Collected data
----

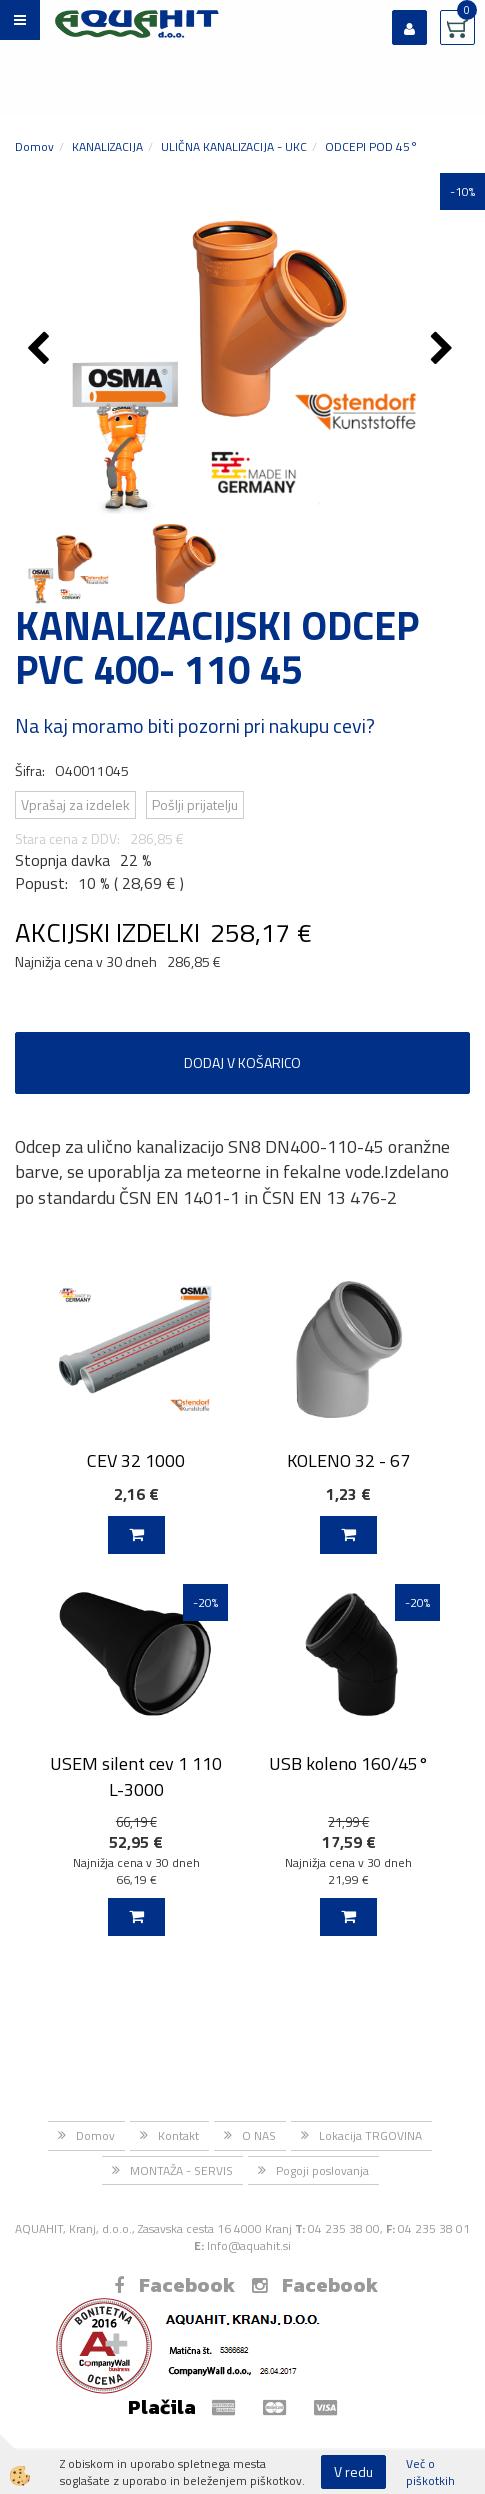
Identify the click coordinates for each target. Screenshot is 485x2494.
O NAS (259, 2135)
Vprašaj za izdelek (75, 804)
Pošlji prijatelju (195, 804)
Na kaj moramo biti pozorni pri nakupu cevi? (195, 725)
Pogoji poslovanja (322, 2170)
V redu (353, 2471)
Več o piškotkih (430, 2472)
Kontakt (178, 2135)
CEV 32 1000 (136, 1460)
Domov (34, 146)
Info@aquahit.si (249, 2245)
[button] (444, 350)
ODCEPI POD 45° (371, 146)
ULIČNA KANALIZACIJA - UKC (234, 146)
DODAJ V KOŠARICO (242, 1062)
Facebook (174, 2285)
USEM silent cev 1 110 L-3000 (136, 1776)
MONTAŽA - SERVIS (181, 2170)
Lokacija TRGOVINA (370, 2135)
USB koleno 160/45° (349, 1763)
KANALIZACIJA (107, 146)
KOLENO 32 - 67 (348, 1460)
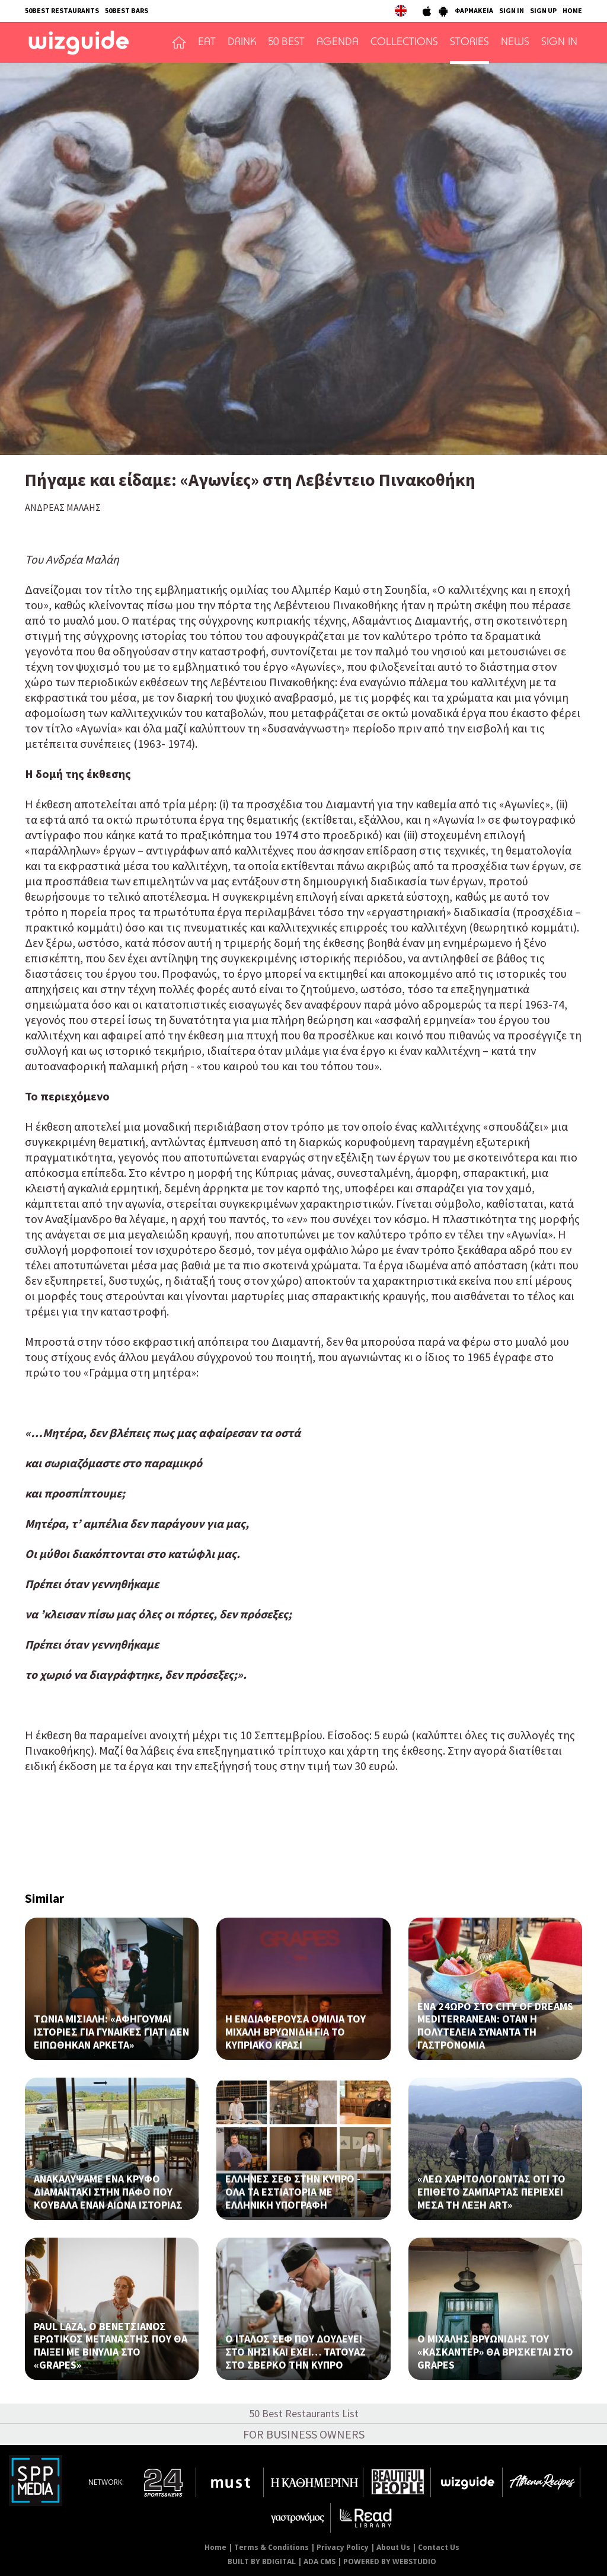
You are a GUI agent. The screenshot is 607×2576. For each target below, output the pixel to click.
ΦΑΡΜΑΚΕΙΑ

----

The problem
In the entries above, find the line containing "ODCEPI POD 45° (371, 146)", then please retype it and every line after it through the last, exactly as written, omitting pictures.

Expected output
ODCEPI POD 45° (371, 146)
ULIČNA KANALIZACIJA - UKC (234, 146)
DODAJ V KOŠARICO (242, 1062)
Facebook (174, 2285)
USEM silent cev 1 110 L-3000 (136, 1776)
MONTAŽA - SERVIS (181, 2170)
Lokacija TRGOVINA (370, 2135)
USB koleno 160/45° (349, 1763)
KANALIZACIJA (107, 146)
KOLENO 32 - 67 (348, 1460)
You are a GUI agent. The screenshot is 607×2576. For each target below, output the pixel to click.
ΦΑΡΜΑΚΕΙΑ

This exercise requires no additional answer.